▶ **YOUR TASK**
Please output the following records exactly. Leave every image out.
** GIVEN ENTRIES follows **
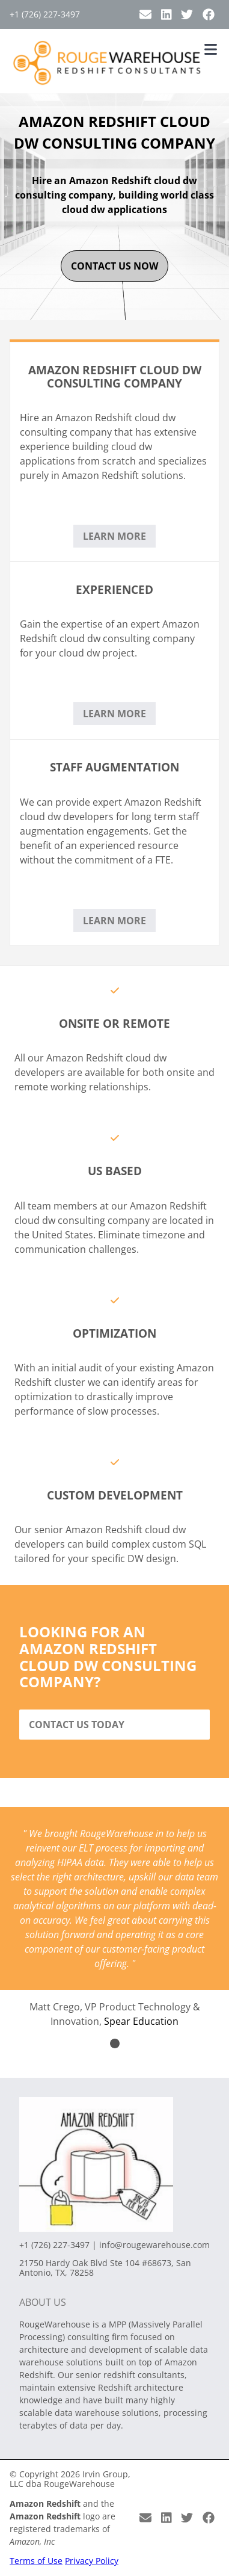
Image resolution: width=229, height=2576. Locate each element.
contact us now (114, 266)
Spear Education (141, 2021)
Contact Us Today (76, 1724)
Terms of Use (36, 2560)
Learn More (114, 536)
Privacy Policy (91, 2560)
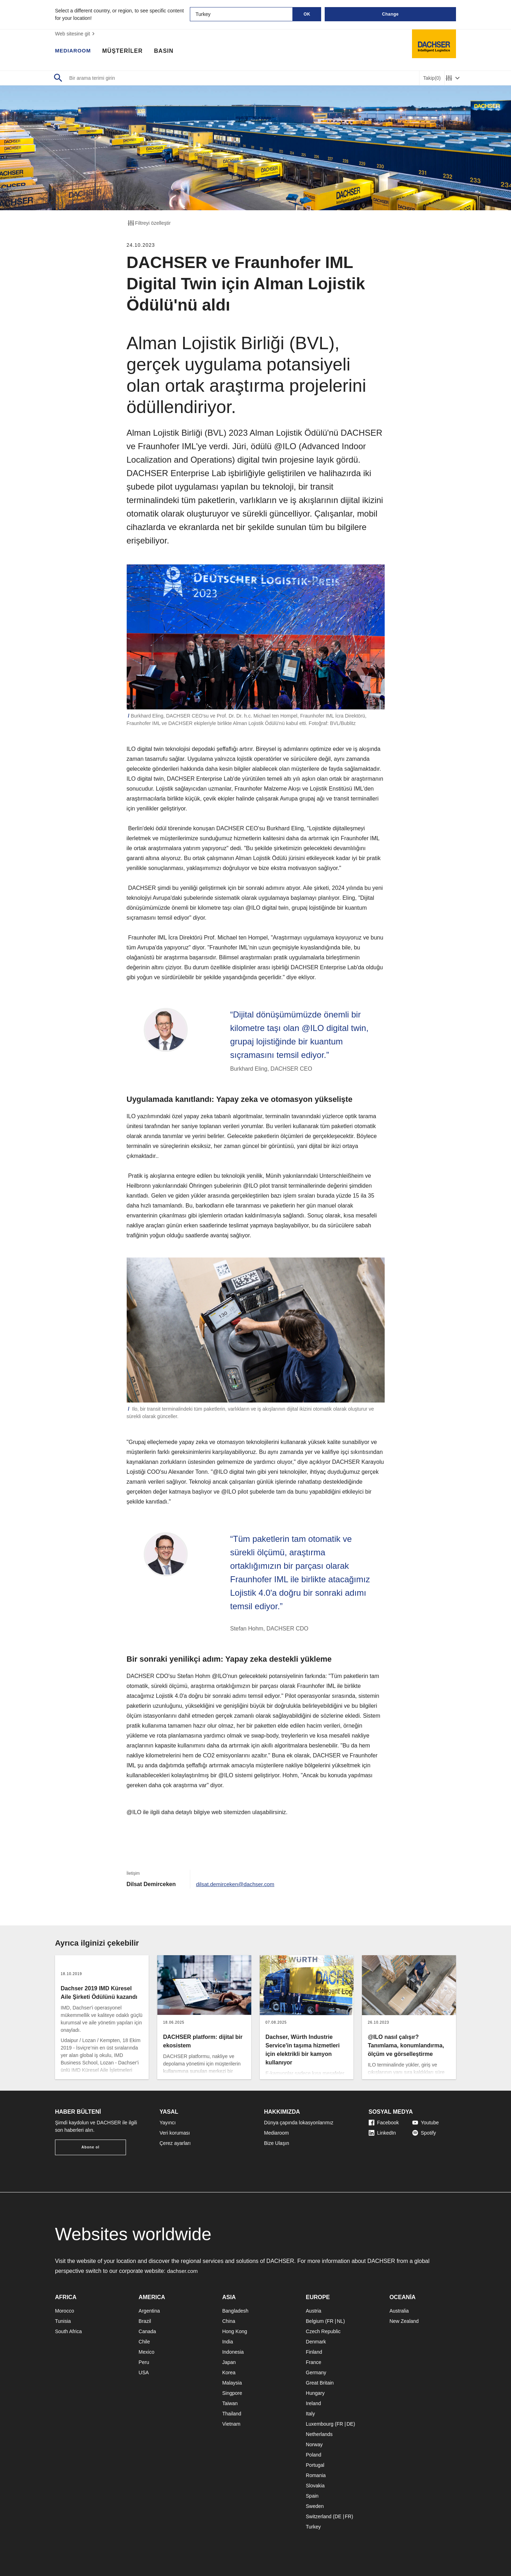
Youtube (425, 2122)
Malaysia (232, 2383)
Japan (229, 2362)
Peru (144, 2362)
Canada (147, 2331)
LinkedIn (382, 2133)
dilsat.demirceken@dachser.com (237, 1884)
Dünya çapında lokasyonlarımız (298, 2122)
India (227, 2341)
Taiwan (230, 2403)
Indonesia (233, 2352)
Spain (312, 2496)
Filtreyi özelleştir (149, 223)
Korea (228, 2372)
** End of GIVEN ENTRIES **
▶ **SOLUTION FOR THIS PROBLEM**
Image resolution: width=229, height=2576. Locate each element.
contact us now (114, 266)
Spear Education (141, 2021)
Contact Us Today (76, 1724)
Terms of Use (36, 2560)
Learn More (114, 536)
Privacy Policy (91, 2560)
Youtube (425, 2122)
Malaysia (232, 2383)
Japan (229, 2362)
Peru (144, 2362)
Canada (147, 2331)
LinkedIn (382, 2133)
dilsat.demirceken@dachser.com (237, 1884)
Dünya çapında lokasyonlarımız (298, 2122)
India (227, 2341)
Taiwan (230, 2403)
Indonesia (233, 2352)
Spain (312, 2496)
Filtreyi özelleştir (149, 223)
Korea (228, 2372)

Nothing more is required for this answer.